TASK STATEMENT: The expected output is every entry that follows, reproduced exactly.

Saved entries:
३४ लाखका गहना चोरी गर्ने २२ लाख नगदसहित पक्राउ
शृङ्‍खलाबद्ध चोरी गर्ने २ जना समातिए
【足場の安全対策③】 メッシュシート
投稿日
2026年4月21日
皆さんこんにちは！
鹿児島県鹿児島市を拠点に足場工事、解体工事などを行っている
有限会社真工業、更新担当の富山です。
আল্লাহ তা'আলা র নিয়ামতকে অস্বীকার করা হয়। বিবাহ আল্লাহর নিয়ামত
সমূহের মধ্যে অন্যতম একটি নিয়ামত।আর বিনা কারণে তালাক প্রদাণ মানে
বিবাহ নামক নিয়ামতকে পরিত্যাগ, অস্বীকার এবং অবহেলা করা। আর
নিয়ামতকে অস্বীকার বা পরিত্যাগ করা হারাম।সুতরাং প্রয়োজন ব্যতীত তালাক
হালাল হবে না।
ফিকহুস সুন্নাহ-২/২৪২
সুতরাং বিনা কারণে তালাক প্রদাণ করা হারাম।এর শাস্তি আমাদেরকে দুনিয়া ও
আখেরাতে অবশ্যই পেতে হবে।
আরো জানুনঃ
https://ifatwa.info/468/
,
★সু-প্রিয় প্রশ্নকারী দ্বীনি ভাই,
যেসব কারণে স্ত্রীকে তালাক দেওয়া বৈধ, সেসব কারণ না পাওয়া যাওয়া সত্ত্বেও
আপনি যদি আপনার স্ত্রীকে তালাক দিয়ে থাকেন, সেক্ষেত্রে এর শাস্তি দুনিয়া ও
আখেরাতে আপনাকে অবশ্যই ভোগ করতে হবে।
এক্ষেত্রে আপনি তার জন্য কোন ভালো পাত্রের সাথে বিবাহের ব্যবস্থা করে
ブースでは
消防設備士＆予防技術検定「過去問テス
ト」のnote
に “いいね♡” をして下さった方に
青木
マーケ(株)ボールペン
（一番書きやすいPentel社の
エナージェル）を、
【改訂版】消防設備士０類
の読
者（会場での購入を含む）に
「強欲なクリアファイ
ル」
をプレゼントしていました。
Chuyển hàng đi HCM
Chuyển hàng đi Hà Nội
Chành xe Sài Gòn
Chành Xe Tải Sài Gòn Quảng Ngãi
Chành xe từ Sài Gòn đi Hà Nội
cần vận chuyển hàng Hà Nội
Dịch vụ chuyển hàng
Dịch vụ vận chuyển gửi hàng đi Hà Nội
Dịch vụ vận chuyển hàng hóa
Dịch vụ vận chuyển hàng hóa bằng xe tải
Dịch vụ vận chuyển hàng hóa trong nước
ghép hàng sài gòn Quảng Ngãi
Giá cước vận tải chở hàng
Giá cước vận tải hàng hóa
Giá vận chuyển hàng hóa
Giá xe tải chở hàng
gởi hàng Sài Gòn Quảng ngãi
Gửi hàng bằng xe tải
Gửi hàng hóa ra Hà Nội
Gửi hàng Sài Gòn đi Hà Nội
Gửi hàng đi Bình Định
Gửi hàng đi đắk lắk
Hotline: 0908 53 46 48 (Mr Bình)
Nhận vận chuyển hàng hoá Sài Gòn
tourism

RESPONSE BOX:
३४ लाखका गहना चोरी गर्ने २२ लाख नगदसहित पक्राउ
शृङ्‍खलाबद्ध चोरी गर्ने २ जना समातिए
【足場の安全対策③】 メッシュシート
投稿日
2026年4月21日
皆さんこんにちは！
鹿児島県鹿児島市を拠点に足場工事、解体工事などを行っている
有限会社真工業、更新担当の富山です。
আল্লাহ তা'আলা র নিয়ামতকে অস্বীকার করা হয়। বিবাহ আল্লাহর নিয়ামত
সমূহের মধ্যে অন্যতম একটি নিয়ামত।আর বিনা কারণে তালাক প্রদাণ মানে
বিবাহ নামক নিয়ামতকে পরিত্যাগ, অস্বীকার এবং অবহেলা করা। আর
নিয়ামতকে অস্বীকার বা পরিত্যাগ করা হারাম।সুতরাং প্রয়োজন ব্যতীত তালাক
হালাল হবে না।
ফিকহুস সুন্নাহ-২/২৪২
সুতরাং বিনা কারণে তালাক প্রদাণ করা হারাম।এর শাস্তি আমাদেরকে দুনিয়া ও
আখেরাতে অবশ্যই পেতে হবে।
আরো জানুনঃ
https://ifatwa.info/468/
,
★সু-প্রিয় প্রশ্নকারী দ্বীনি ভাই,
যেসব কারণে স্ত্রীকে তালাক দেওয়া বৈধ, সেসব কারণ না পাওয়া যাওয়া সত্ত্বেও
আপনি যদি আপনার স্ত্রীকে তালাক দিয়ে থাকেন, সেক্ষেত্রে এর শাস্তি দুনিয়া ও
আখেরাতে আপনাকে অবশ্যই ভোগ করতে হবে।
এক্ষেত্রে আপনি তার জন্য কোন ভালো পাত্রের সাথে বিবাহের ব্যবস্থা করে
ブースでは
消防設備士＆予防技術検定「過去問テス
ト」のnote
に “いいね♡” をして下さった方に
青木
マーケ(株)ボールペン
（一番書きやすいPentel社の
エナージェル）を、
【改訂版】消防設備士０類
の読
者（会場での購入を含む）に
「強欲なクリアファイ
ル」
をプレゼントしていました。
Chuyển hàng đi HCM
Chuyển hàng đi Hà Nội
Chành xe Sài Gòn
Chành Xe Tải Sài Gòn Quảng Ngãi
Chành xe từ Sài Gòn đi Hà Nội
cần vận chuyển hàng Hà Nội
Dịch vụ chuyển hàng
Dịch vụ vận chuyển gửi hàng đi Hà Nội
Dịch vụ vận chuyển hàng hóa
Dịch vụ vận chuyển hàng hóa bằng xe tải
Dịch vụ vận chuyển hàng hóa trong nước
ghép hàng sài gòn Quảng Ngãi
Giá cước vận tải chở hàng
Giá cước vận tải hàng hóa
Giá vận chuyển hàng hóa
Giá xe tải chở hàng
gởi hàng Sài Gòn Quảng ngãi
Gửi hàng bằng xe tải
Gửi hàng hóa ra Hà Nội
Gửi hàng Sài Gòn đi Hà Nội
Gửi hàng đi Bình Định
Gửi hàng đi đắk lắk
Hotline: 0908 53 46 48 (Mr Bình)
Nhận vận chuyển hàng hoá Sài Gòn
tourism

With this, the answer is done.